The listing below must be repeated word for word, without its pictures.

--- START ---

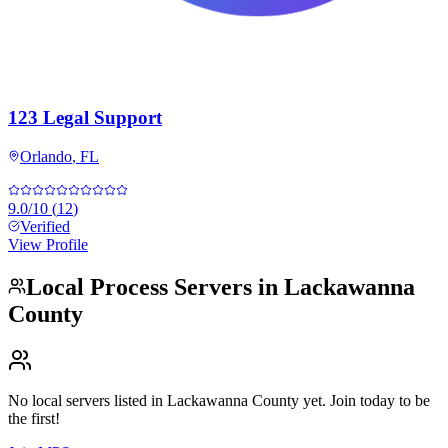
123 Legal Support
Orlando
,
FL
9.0
/10
(
12
)
Verified
View Profile
Local Process Servers in
Lackawanna
County
No local servers listed in
Lackawanna County
yet. Join today to be
the first!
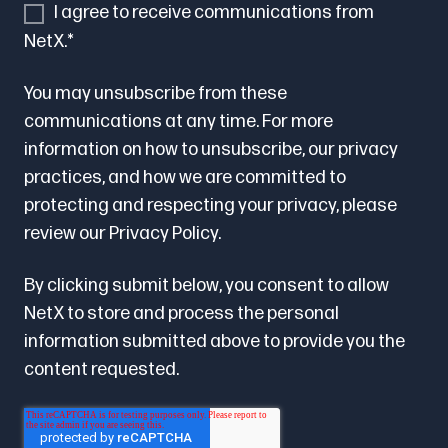
I agree to receive communications from
NetX.
*
You may unsubscribe from these
communications at any time. For more
information on how to unsubscribe, our privacy
practices, and how we are committed to
protecting and respecting your privacy, please
review our
Privacy Policy.
By clicking submit below, you consent to allow
NetX to store and process the personal
information submitted above to provide you the
content requested.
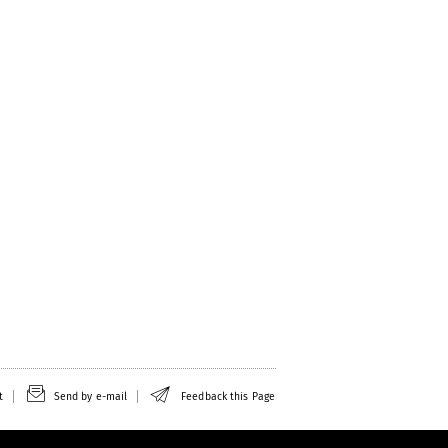
t
Send by e-mail
Feedback this Page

--- END ---

Output:
123 Legal Support
Orlando
,
FL
9.0
/10
(
12
)
Verified
View Profile
Local Process Servers in
Lackawanna
County
No local servers listed in
Lackawanna County
yet. Join today to be
the first!
I agree to receive communications from
NetX.
*
You may unsubscribe from these
communications at any time. For more
information on how to unsubscribe, our privacy
practices, and how we are committed to
protecting and respecting your privacy, please
review our
Privacy Policy.
By clicking submit below, you consent to allow
NetX to store and process the personal
information submitted above to provide you the
content requested.
t
Send by e-mail
Feedback this Page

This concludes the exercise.